# LED Tape Lights--who's got some they like?



## macmikeman (Jan 23, 2007)

Like- Nora lighting. Except the ko in their drivers is a bit troubling to remove.


----------



## 480sparky (Sep 20, 2007)

Diode LED.


----------



## Going_Commando (Oct 1, 2011)

Maxim uber alles, but flexfire is pretty good too. Not super impressed with Diode LED.


----------



## Barjack (Mar 28, 2010)

Kichler has worked well for us. We use their tape light on almost all of our kitchen remodels. 

Question: How many of you use a diffuser on under cabinet or toe kick lights? We have one contractor who requests them on every job, but I just can't see a difference in the light.

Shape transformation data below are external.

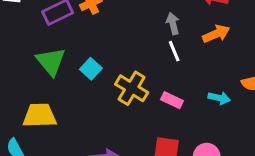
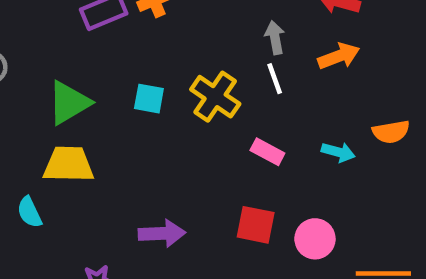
green triangle: (51, 61) -> (69, 103), moved, turned 36
cyan square: (91, 69) -> (149, 99), turned -35
yellow cross: (132, 88) -> (215, 97), moved

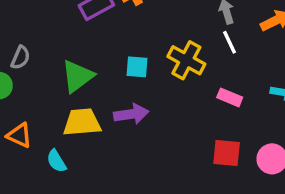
purple arrow: (162, 233) -> (131, 114), moved

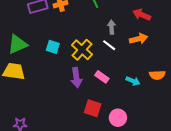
white line: (229, 42) -> (109, 45), turned -40
purple arrow: (131, 114) -> (76, 78), moved, turned 78

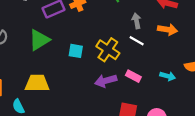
orange arrow: (139, 39) -> (168, 30), turned 30
green triangle: (17, 44) -> (39, 40), moved
purple arrow: (76, 78) -> (106, 81), turned 90

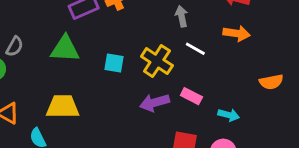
gray arrow: (137, 21) -> (182, 16), moved
green triangle: (39, 40) -> (65, 49), turned 35
cyan arrow: (168, 76) -> (229, 115), moved

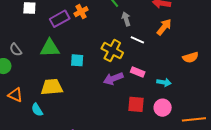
orange arrow: (237, 33) -> (164, 27), turned -54
gray semicircle: (15, 46) -> (16, 50), turned 120
cyan square: (114, 63) -> (77, 60), moved

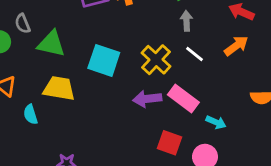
green triangle: (50, 48) -> (51, 44), moved
cyan square: (77, 60) -> (104, 60), size x1.6
pink rectangle: (138, 72) -> (183, 99), size x1.5

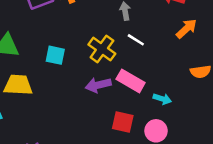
orange arrow: (236, 46) -> (186, 29), moved
cyan square: (104, 60) -> (55, 55), size x0.7

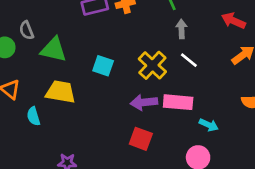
pink rectangle: (131, 81) -> (178, 102), turned -32
red square: (123, 122) -> (141, 139), moved

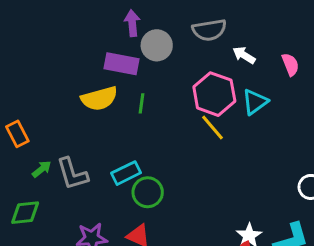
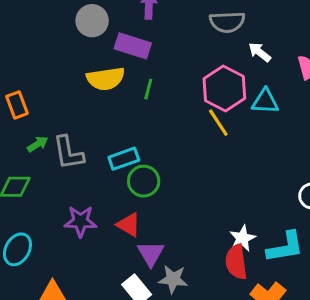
gray circle: (157, 45) -> (92, 21), moved
cyan triangle: (255, 102) -> (265, 102), turned 32

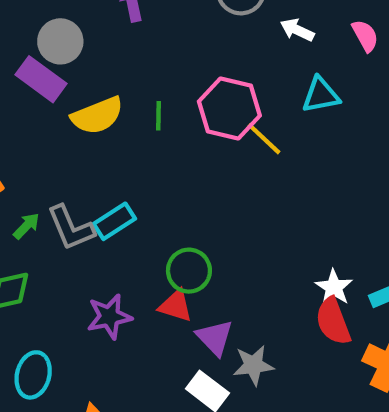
purple rectangle: (133, 46) -> (41, 79), moved, turned 32
pink hexagon: (224, 88) -> (229, 108), moved
cyan rectangle: (124, 159) -> (114, 221), moved
green circle: (144, 181) -> (189, 271), moved

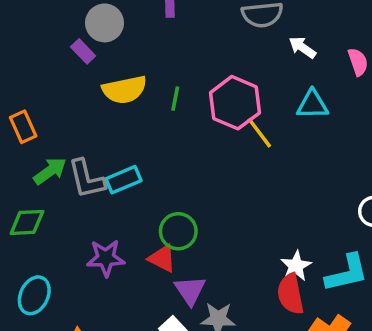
purple rectangle: (41, 79) -> (83, 51), size x0.6
green arrow: (26, 226) -> (50, 171), size x1.4

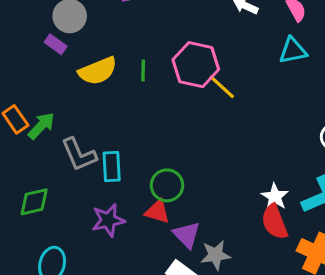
cyan triangle: (313, 105) -> (293, 51), moved
green arrow: (50, 171) -> (41, 126), moved
cyan rectangle: (124, 180) -> (112, 166), moved, turned -60

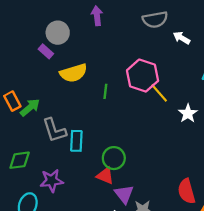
green line: (143, 70) -> (105, 91), moved
white star: (275, 197) -> (188, 113), moved
purple star: (108, 220) -> (52, 181), moved

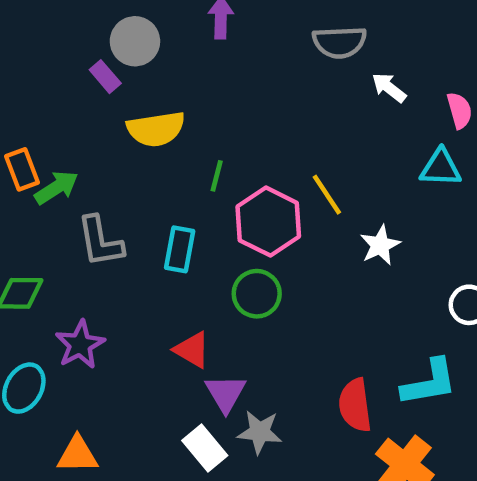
pink hexagon: (143, 76) -> (268, 222), moved
cyan rectangle: (76, 141) -> (180, 249), moved
green circle: (114, 158) -> (257, 294), moved
purple star: (52, 181) -> (80, 345), turned -30

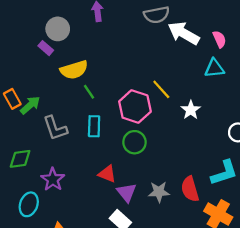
white arrow: (389, 88) -> (184, 33), size x1.8
green line: (217, 176) -> (89, 92), moved, turned -40
gray star: (260, 432) -> (159, 192), moved

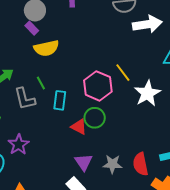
white arrow: (184, 33) -> (147, 24), turned 136
purple rectangle: (46, 48) -> (32, 28), moved
green line: (89, 92) -> (41, 83), moved
white star: (191, 110) -> (147, 93), size x1.5
red triangle: (107, 174) -> (79, 127), moved

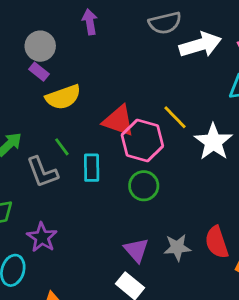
red triangle: (79, 127) -> (118, 121), moved, size x1.4

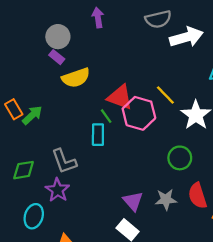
green line: (62, 147) -> (106, 116), moved
gray L-shape: (42, 172) -> (64, 161), moved
green circle: (144, 186) -> (180, 158), moved

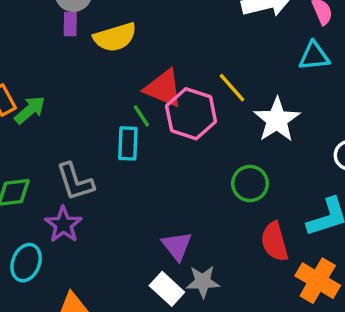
purple rectangle: (57, 57) -> (70, 24), turned 49
yellow semicircle: (76, 78) -> (115, 37), moved
gray star: (166, 200) -> (203, 282), moved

I understand using them where the tape will be seen, but under a cabinet or toe kick makes no sense to me.


----------



## Barjack (Mar 28, 2010)

480sparky said:


> Diode LED.


Any idea how they compare in price and quality to Kichler? 

My lighting supplier just put up a Diode display and it seems like they have more options than Kichler.


----------



## CT Tom (Aug 10, 2014)

I use this stuff by WAC

http://www.waclighting.com/products/209


----------



## Wpgshocker (Jan 25, 2013)

Barjack said:


> Kichler has worked well for us. We use their tape light on almost all of our kitchen remodels.
> 
> 
> 
> Question: How many of you use a diffuser on under cabinet or toe kick lights? We have one contractor who requests them on every job, but I just can't see a difference in the light. I understand using them where the tape will be seen, but under a cabinet or toe kick makes no sense to me.



We just had about 35 linear feet of strip led installed. The light looked fine to most. You could tell there were some hot spots. The problem was at night. The black granite was like a mirror and you could see each led in the reflection. That and the hot spots on the counter were very noticeable. 
Once the diffuser was on, the was pretty damn impressive. Very smooth, no hotspots and it looked like a continuous even light even in the reflection.
I think it is worth it depending on the style of light and the work surface.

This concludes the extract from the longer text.